Dat werd extra duidelijk op Prinsjesdag. De cijfers zien er in grote lijnen mooi uit. Minister Hoekstra presenteerde een begrotingsoverschot, een dalende staatsschuld en stijgende koopkracht. Maar hij vertelde er ook bij dat er geen garanties zijn.
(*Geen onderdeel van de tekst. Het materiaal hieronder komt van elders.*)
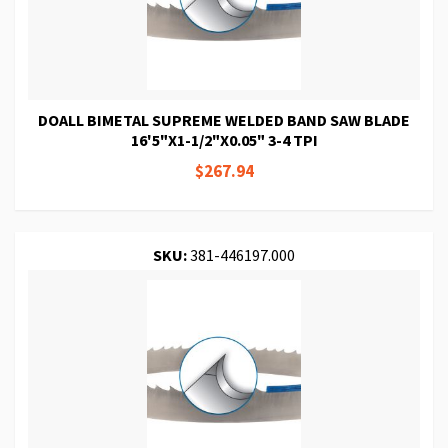
DOALL BIMETAL SUPREME WELDED BAND SAW BLADE
16'5"X1-1/2"X0.05" 3-4 TPI
$267.94
SKU:
381-446197.000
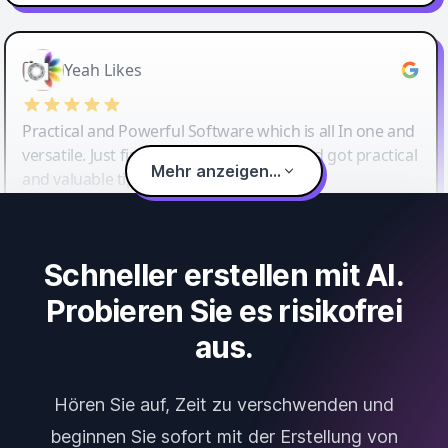
Yeah Likes
Practical and Powerful Software which is all In one and
versatile. Just finished their workshop and got practical
Mehr anzeigen...
and valuable tips and tricks.
Schneller erstellen mit AI.
Probieren Sie es risikofrei
aus.
Hören Sie auf, Zeit zu verschwenden und
beginnen Sie sofort mit der Erstellung von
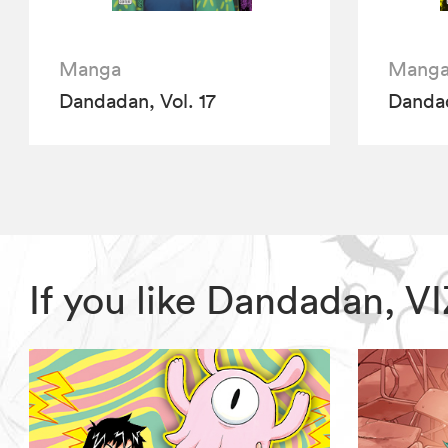
Manga
Mang
Dandadan, Vol. 17
Dandad
If you like Dandadan, 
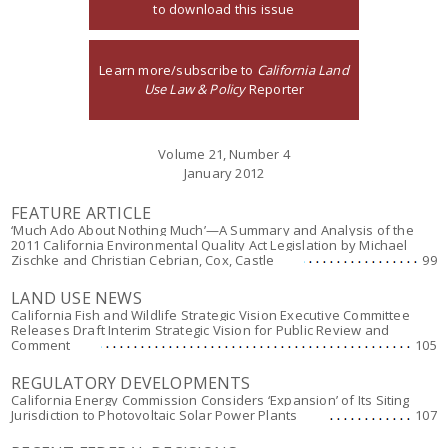
to download this issue
Learn more/subscribe to
California Land
Use Law & Policy
Reporter
Volume 21, Number 4
January 2012
FEATURE ARTICLE
‘Much Ado About Nothing Much’—A Summary and Analysis of the
2011 California Environmental Quality Act Legislation by Michael
Zischke and Christian Cebrian, Cox, Castle
99
LAND USE NEWS
California Fish and Wildlife Strategic Vision Executive Committee
Releases Draft Interim Strategic Vision for Public Review and
Comment
105
REGULATORY DEVELOPMENTS
California Energy Commission Considers ‘Expansion’ of Its Siting
Jurisdiction to Photovoltaic Solar Power Plants
107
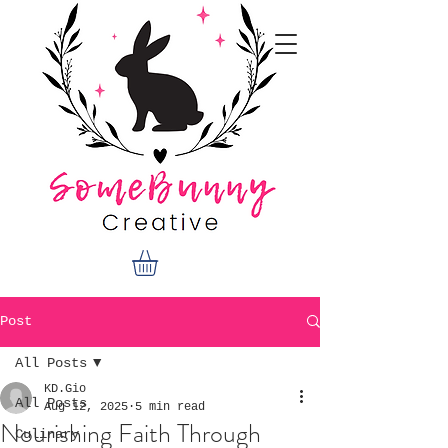
Post
All Posts
KD.Gio
All Posts
Aug 12, 2025
5 min read
Nourishing Faith Through
Culinary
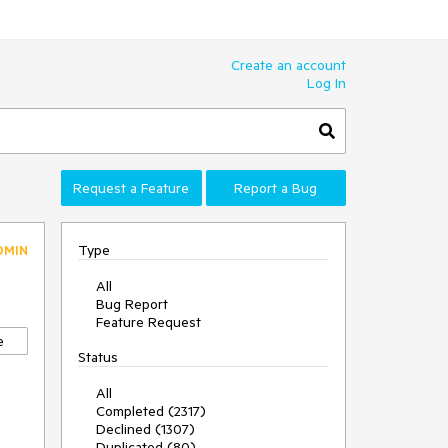
Create an account
Log In
Request a Feature
Report a Bug
Type
DMIN
All
Bug Report
Feature Request
e
Status
All
Completed (2317)
Declined (1307)
Duplicated (80)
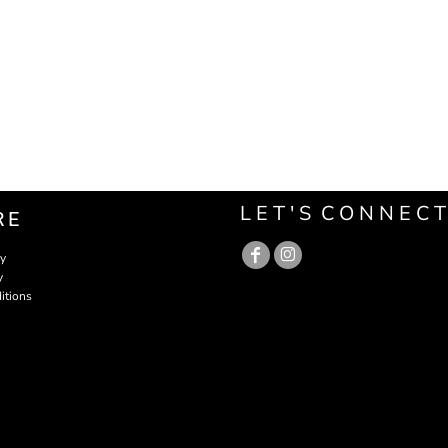
L E T ' S C O N N E C T
RE
cy
y
itions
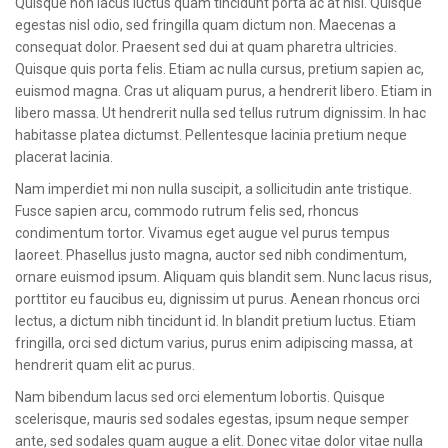
Quisque non lacus luctus quam tincidunt porta ac at nisl. Quisque
CONTACT
egestas nisl odio, sed fringilla quam dictum non. Maecenas a
consequat dolor. Praesent sed dui at quam pharetra ultricies.
Quisque quis porta felis. Etiam ac nulla cursus, pretium sapien ac,
euismod magna. Cras ut aliquam purus, a hendrerit libero. Etiam in
libero massa. Ut hendrerit nulla sed tellus rutrum dignissim. In hac
habitasse platea dictumst. Pellentesque lacinia pretium neque
placerat lacinia.
Nam imperdiet mi non nulla suscipit, a sollicitudin ante tristique.
Fusce sapien arcu, commodo rutrum felis sed, rhoncus
condimentum tortor. Vivamus eget augue vel purus tempus
laoreet. Phasellus justo magna, auctor sed nibh condimentum,
ornare euismod ipsum. Aliquam quis blandit sem. Nunc lacus risus,
porttitor eu faucibus eu, dignissim ut purus. Aenean rhoncus orci
lectus, a dictum nibh tincidunt id. In blandit pretium luctus. Etiam
fringilla, orci sed dictum varius, purus enim adipiscing massa, at
hendrerit quam elit ac purus.
Nam bibendum lacus sed orci elementum lobortis. Quisque
scelerisque, mauris sed sodales egestas, ipsum neque semper
ante, sed sodales quam augue a elit. Donec vitae dolor vitae nulla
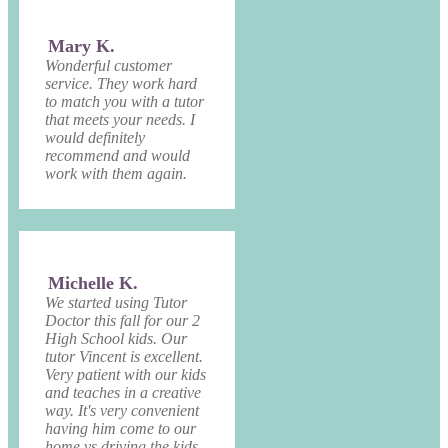
Mary K.
Wonderful customer
service. They work hard
to match you with a tutor
that meets your needs. I
would definitely
recommend and would
work with them again.
Michelle K.
We started using Tutor
Doctor this fall for our 2
High School kids. Our
tutor Vincent is excellent.
Very patient with our kids
and teaches in a creative
way. It's very convenient
having him come to our
home vs driving the kids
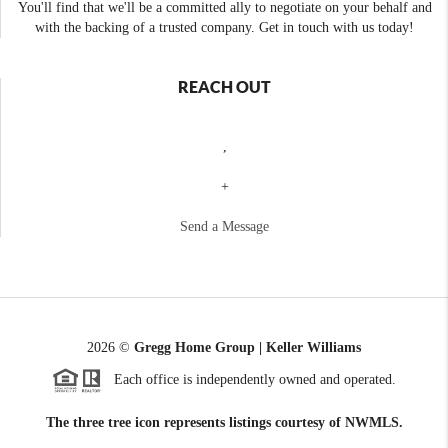
You'll find that we'll be a committed ally to negotiate on your behalf and
with the backing of a trusted company. Get in touch with us today!
REACH OUT
,
+
Send a Message
2026
©
Gregg Home Group | Keller Williams
Each office is independently owned and operated.
The three tree icon represents listings courtesy of NWMLS.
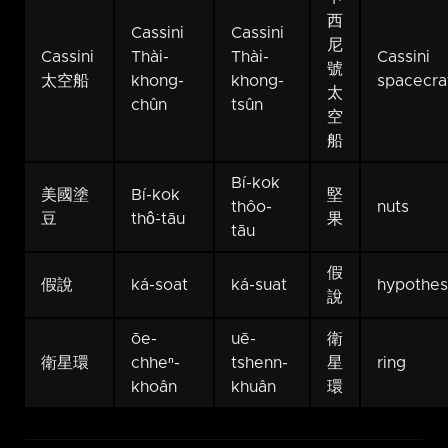
西
Cassini
Cassini
尼
Cassini
Thài-
Thài-
Cassini
號
太空船
khong-
khong-
spacecra
太
chûn
tsûn
空
船
Bí-kok
美國塗
Bí-kok
堅
thôo-
nuts
豆
thô͘-tāu
果
tāu
假
假說
ká-soat
ká-suat
hypothe
說
ōe-
uē-
衛
衛星環
chheⁿ-
tshenn-
星
ring
khoân
khuân
環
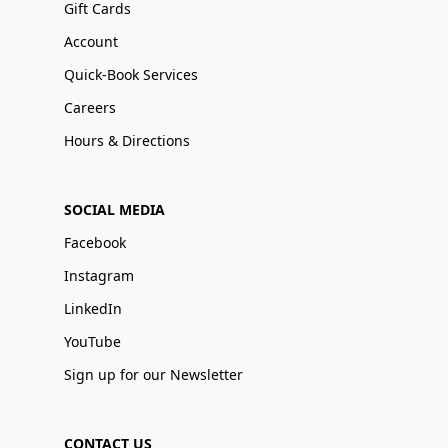
Gift Cards
Account
Quick-Book Services
Careers
Hours & Directions
SOCIAL MEDIA
Facebook
Instagram
LinkedIn
YouTube
Sign up for our Newsletter
CONTACT US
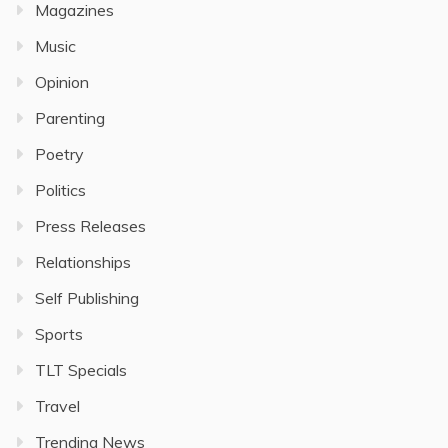
Magazines
Music
Opinion
Parenting
Poetry
Politics
Press Releases
Relationships
Self Publishing
Sports
TLT Specials
Travel
Trending News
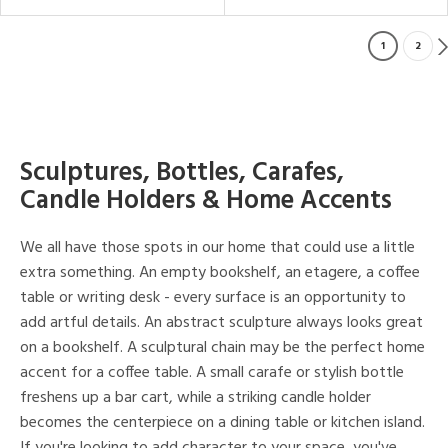
1
2
Sculptures, Bottles, Carafes,
Candle Holders & Home Accents
We all have those spots in our home that could use a little
extra something. An empty bookshelf, an etagere, a coffee
table or writing desk - every surface is an opportunity to
add artful details. An abstract sculpture always looks great
on a bookshelf. A sculptural chain may be the perfect home
accent for a coffee table. A small carafe or stylish bottle
freshens up a bar cart, while a striking candle holder
becomes the centerpiece on a dining table or kitchen island.
If you're looking to add character to your space, you've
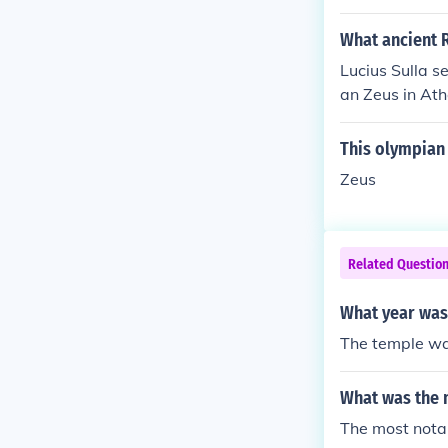
What ancient 
Lucius Sulla s
an Zeus in At
emple of Jupite
This olympian 
Zeus
Related Questio
What year was
The temple wa
What was the m
The most nota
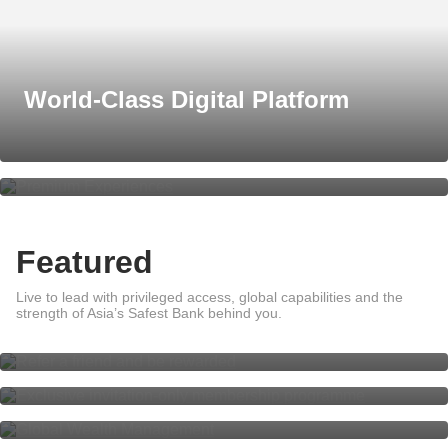
World-Class Digital Platform
Premium Experiences
Featured
Live to lead with privileged access, global capabilities and the
Refer a friend and be rewarded
strength of Asia’s Safest Bank behind you.
DBS Private Access
Global Wealth Management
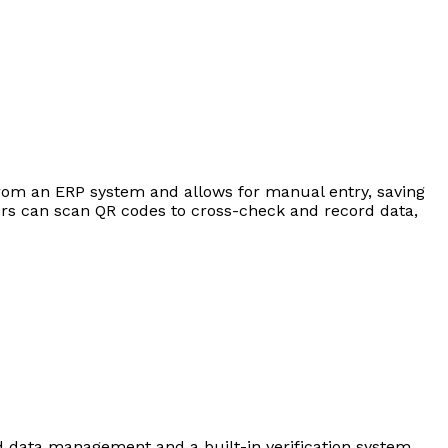
from an ERP system and allows for manual entry, saving
users can scan QR codes to cross-check and record data,
ed data management and a built-in verification system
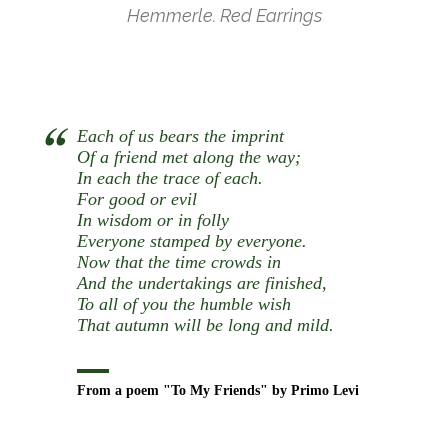
Hemmerle. Red Earrings
Each of us bears the imprint
Of a friend met along the way;
In each the trace of each.
For good or evil
In wisdom or in folly
Everyone stamped by everyone.
Now that the time crowds in
And the undertakings are finished,
To all of you the humble wish
That autumn will be long and mild.
From a poem "To My Friends" by Primo Levi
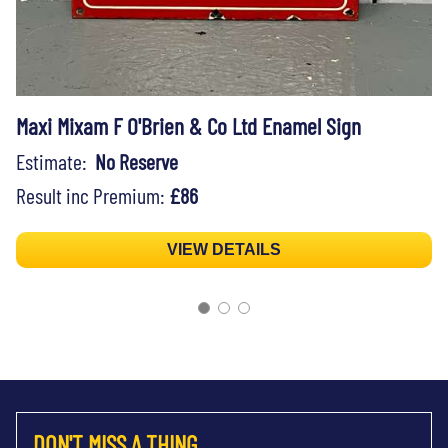
Maxi Mixam F O'Brien & Co Ltd Enamel Sign
Estimate:
No Reserve
Result inc Premium:
£86
VIEW DETAILS
DON'T MISS A THING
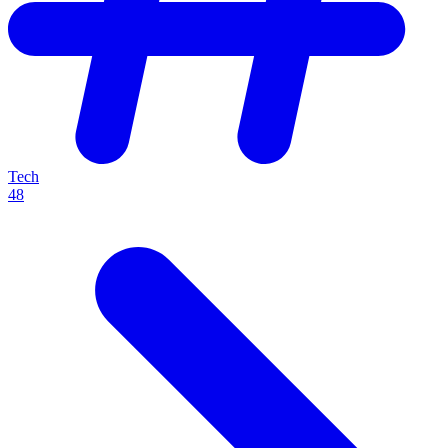
Tech
48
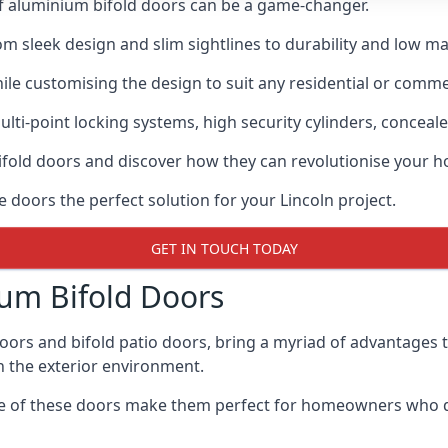
of aluminium bifold doors can be a game-changer.
rom sleek design and slim sightlines to durability and low m
hile customising the design to suit any residential or commer
ti-point locking systems, high security cylinders, conceale
bifold doors and discover how they can revolutionise your
e doors the perfect solution for your Lincoln project.
GET IN TOUCH TODAY
um Bifold Doors
doors and bifold patio doors, bring a myriad of advantages 
h the exterior environment.
ance of these doors make them perfect for homeowners who 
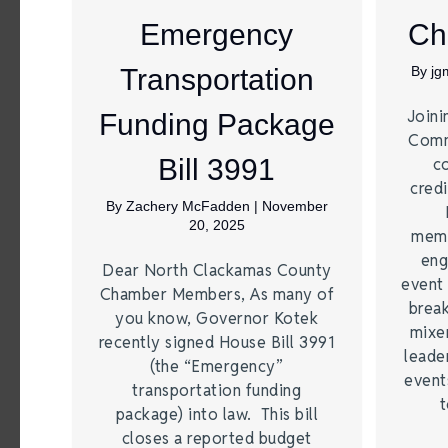
Emergency
Ch
Transportation
By
jg
Joini
Funding Package
Comm
Bill 3991
c
credi
By
Zachery McFadden
|
November
20, 2025
memb
eng
Dear North Clackamas County
event 
Chamber Members, As many of
break
you know, Governor Kotek
mixer
recently signed House Bill 3991
leade
(the “Emergency”
event
transportation funding
t
package) into law. This bill
closes a reported budget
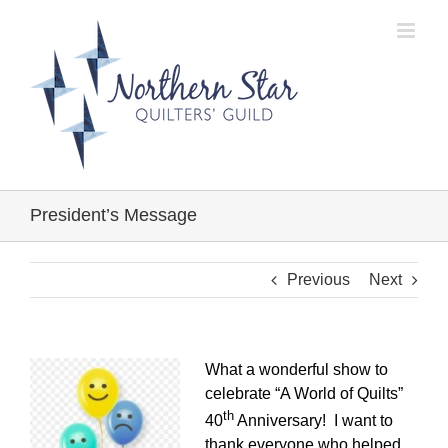
Skip
to
content
President’s Message
Previous
Next
What a wonderful show to
celebrate “A World of Quilts”
th
40
Anniversary! I want to
thank everyone who helped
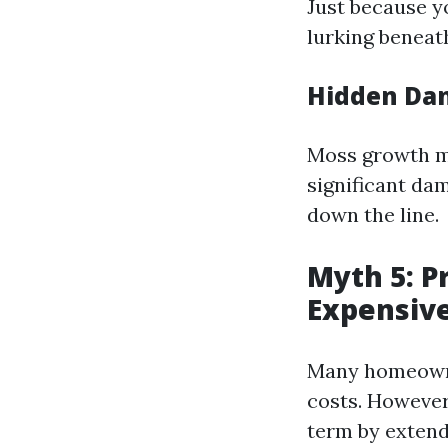
Just because y
lurking beneat
Hidden Da
Moss growth ma
significant da
down the line.
Myth 5: P
Expensiv
Many homeowne
costs. However
term by extendi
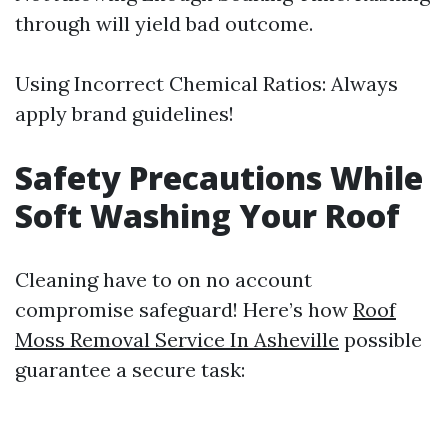
through will yield bad outcome.
Using Incorrect Chemical Ratios: Always
apply brand guidelines!
Safety Precautions While
Soft Washing Your Roof
Cleaning have to on no account
compromise safeguard! Here’s how
Roof
Moss Removal Service In Asheville
possible
guarantee a secure task:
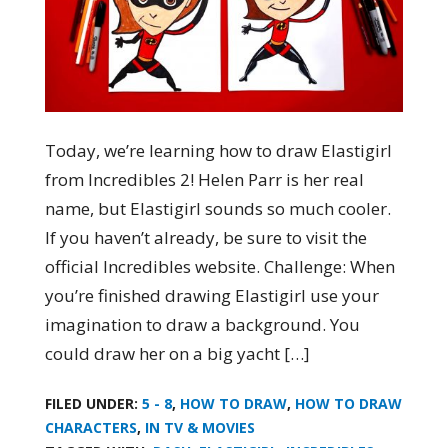
Today, we’re learning how to draw Elastigirl
from Incredibles 2! Helen Parr is her real
name, but Elastigirl sounds so much cooler.
If you haven’t already, be sure to visit the
official Incredibles website. Challenge: When
you’re finished drawing Elastigirl use your
imagination to draw a background. You
could draw her on a big yacht […]
FILED UNDER:
5 - 8
,
HOW TO DRAW
,
HOW TO DRAW
CHARACTERS
,
IN TV & MOVIES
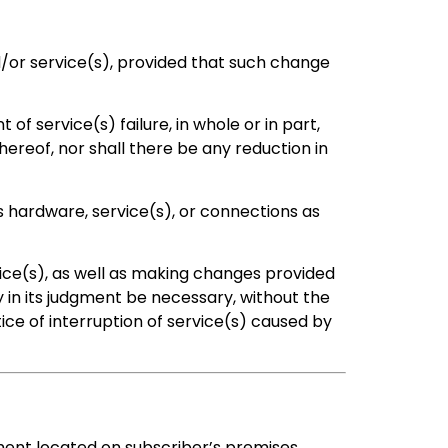
or service(s), provided that such change
of service(s) failure, in whole or in part,
hereof, nor shall there be any reduction in
s hardware, service(s), or connections as
ice(s), as well as making changes provided
in its judgment be necessary, without the
ce of interruption of service(s) caused by
ment located on subscriber’s premises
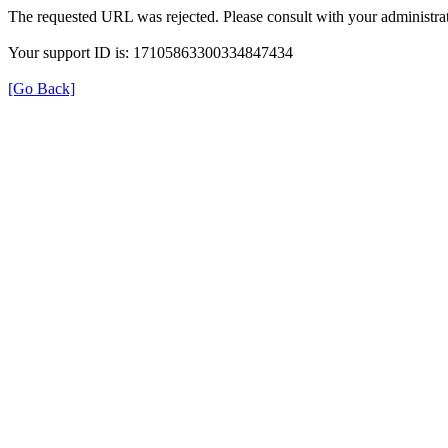
The requested URL was rejected. Please consult with your administrat
Your support ID is: 17105863300334847434
[Go Back]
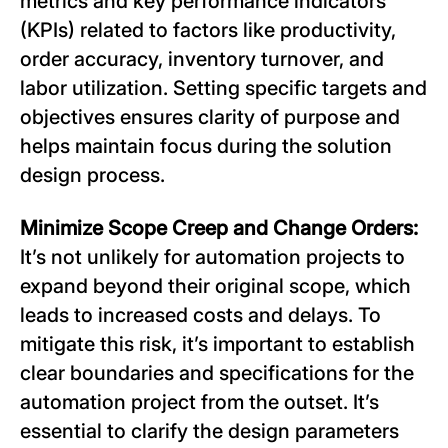
metrics and key performance indicators
(KPIs) related to factors like productivity,
order accuracy, inventory turnover, and
labor utilization. Setting specific targets and
objectives ensures clarity of purpose and
helps maintain focus during the solution
design process.
Minimize Scope Creep and Change Orders:
It’s not unlikely for automation projects to
expand beyond their original scope, which
leads to increased costs and delays. To
mitigate this risk, it’s important to establish
clear boundaries and specifications for the
automation project from the outset. It’s
essential to clarify the design parameters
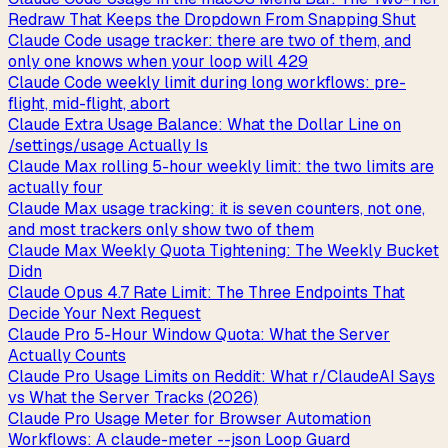
Redraw That Keeps the Dropdown From Snapping Shut
Claude Code usage tracker: there are two of them, and
only one knows when your loop will 429
Claude Code weekly limit during long workflows: pre-
flight, mid-flight, abort
Claude Extra Usage Balance: What the Dollar Line on
/settings/usage Actually Is
Claude Max rolling 5-hour weekly limit: the two limits are
actually four
Claude Max usage tracking: it is seven counters, not one,
and most trackers only show two of them
Claude Max Weekly Quota Tightening: The Weekly Bucket
Didn
Claude Opus 4.7 Rate Limit: The Three Endpoints That
Decide Your Next Request
Claude Pro 5-Hour Window Quota: What the Server
Actually Counts
Claude Pro Usage Limits on Reddit: What r/ClaudeAI Says
vs What the Server Tracks (2026)
Claude Pro Usage Meter for Browser Automation
Workflows: A claude-meter --json Loop Guard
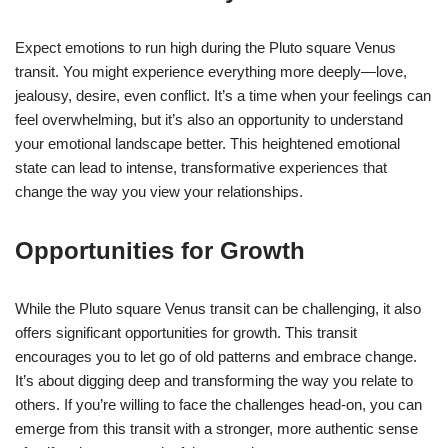
Expect emotions to run high during the Pluto square Venus
transit. You might experience everything more deeply—love,
jealousy, desire, even conflict. It’s a time when your feelings can
feel overwhelming, but it’s also an opportunity to understand
your emotional landscape better. This heightened emotional
state can lead to intense, transformative experiences that
change the way you view your relationships.
Opportunities for Growth
While the Pluto square Venus transit can be challenging, it also
offers significant opportunities for growth. This transit
encourages you to let go of old patterns and embrace change.
It’s about digging deep and transforming the way you relate to
others. If you’re willing to face the challenges head-on, you can
emerge from this transit with a stronger, more authentic sense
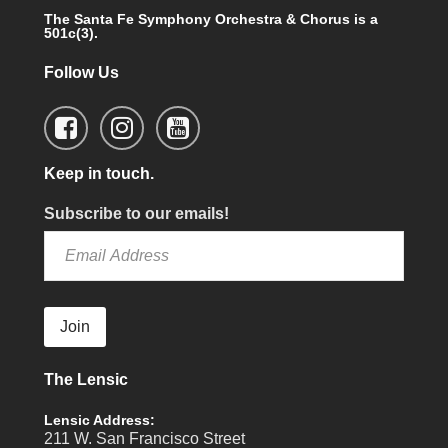
The Santa Fe Symphony Orchestra & Chorus is a
501c(3).
Follow Us
Keep in touch.
Subscribe to our emails!
Join
The Lensic
Lensic Address:
211 W. San Francisco Street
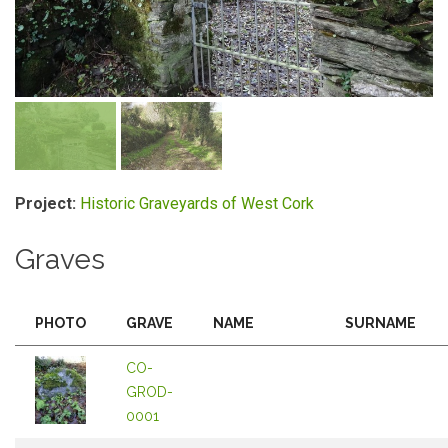
Project:
Historic Graveyards of West Cork
Graves
PHOTO
GRAVE
NAME
SURNAME
CO-
GROD-
0001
Dat was wel verstandig van hem. Ik herinner me nog de trotse minister Wouter Bos die op 16 september 2008 een begrotingsoverschot presenteerde met goede vooruitzichten voor de komende jaren. Ondanks het feit dat de wereld al in crisis was. Maar Nederland is er beter tegen bestand, merkte hij op. Wij waren resistent tegen de financiële problemen die de wereld overvlogen. Op 3 oktober 2018 moest hij ABN AMRO en Fortis van de ondergang redden. En niet veel later steeg het overheidstekort tot ongekende hoogte.
Vragen genoeg
Verstandig dus van Hoekstra dat hij uitgebreid inging op de onzekerheden. Wat gaat brexit ons brengen? Hoe gaat de handelsoorlog tussen de VS en China zich ontwikkelen? Houdt de EU het droog als je kijkt naar ontwikkelingen in Italië? Vragen genoeg te verzinnen.
Eigenlijk is er maar een goed antwoord op: zorg dat je voorbereid bent. Onzekerheid vindt niemand leuk, maar als je zorgt dat je een appel voor de dorst hebt, hoef je niet gelijk in paniek te raken als het tegen zit. Dat geldt privé en zakelijk, maar dat geldt zeker ook macro.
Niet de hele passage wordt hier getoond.